[Page-level text extractions]
○ ○ ○ ○ ○ ○ ○

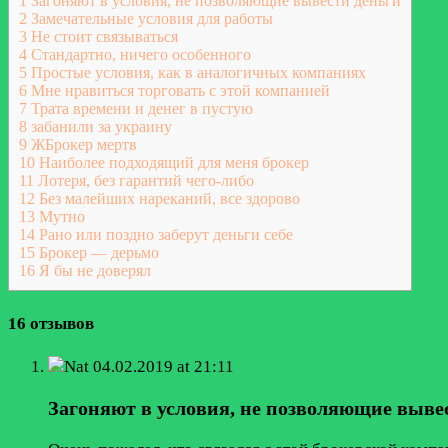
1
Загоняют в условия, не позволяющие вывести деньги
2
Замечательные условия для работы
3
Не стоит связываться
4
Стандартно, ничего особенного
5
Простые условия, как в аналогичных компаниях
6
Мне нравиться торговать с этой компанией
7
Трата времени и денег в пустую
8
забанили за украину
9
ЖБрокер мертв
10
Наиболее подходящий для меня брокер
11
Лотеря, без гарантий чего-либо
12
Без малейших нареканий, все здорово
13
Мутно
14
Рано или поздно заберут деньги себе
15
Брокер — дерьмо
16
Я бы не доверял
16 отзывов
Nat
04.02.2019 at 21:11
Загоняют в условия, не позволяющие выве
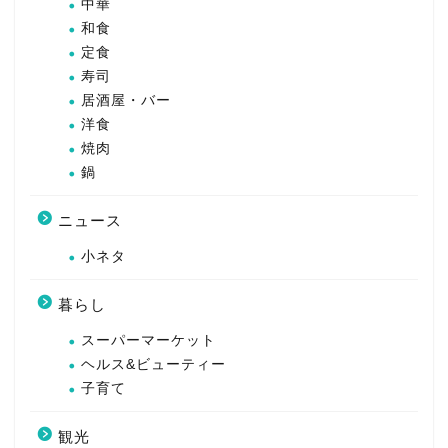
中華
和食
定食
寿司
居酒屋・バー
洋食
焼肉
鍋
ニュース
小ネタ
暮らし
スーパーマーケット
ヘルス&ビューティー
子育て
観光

○ ○ ○ ○ ○ ○ ○

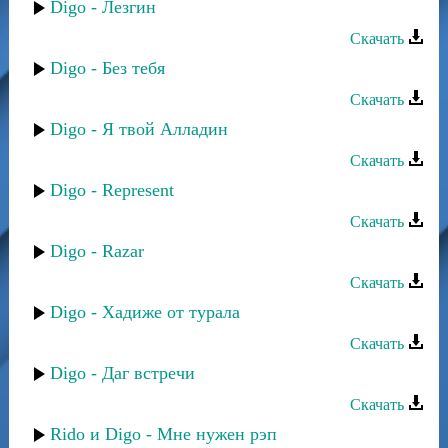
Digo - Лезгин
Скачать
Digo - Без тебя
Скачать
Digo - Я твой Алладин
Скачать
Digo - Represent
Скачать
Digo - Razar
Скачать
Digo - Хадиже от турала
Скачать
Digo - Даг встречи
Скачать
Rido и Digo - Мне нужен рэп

○ ○ ○ ○ ○ ○ ○

# ABOUT THIS EXERCISE:
All lines above with "Digo" in them should be returned.

# WRITTEN RESPONSE:
Digo - Лезгин
Digo - Без тебя
Digo - Я твой Алладин
Digo - Represent
Digo - Razar
Digo - Хадиже от турала
Digo - Даг встречи
Rido и Digo - Мне нужен рэп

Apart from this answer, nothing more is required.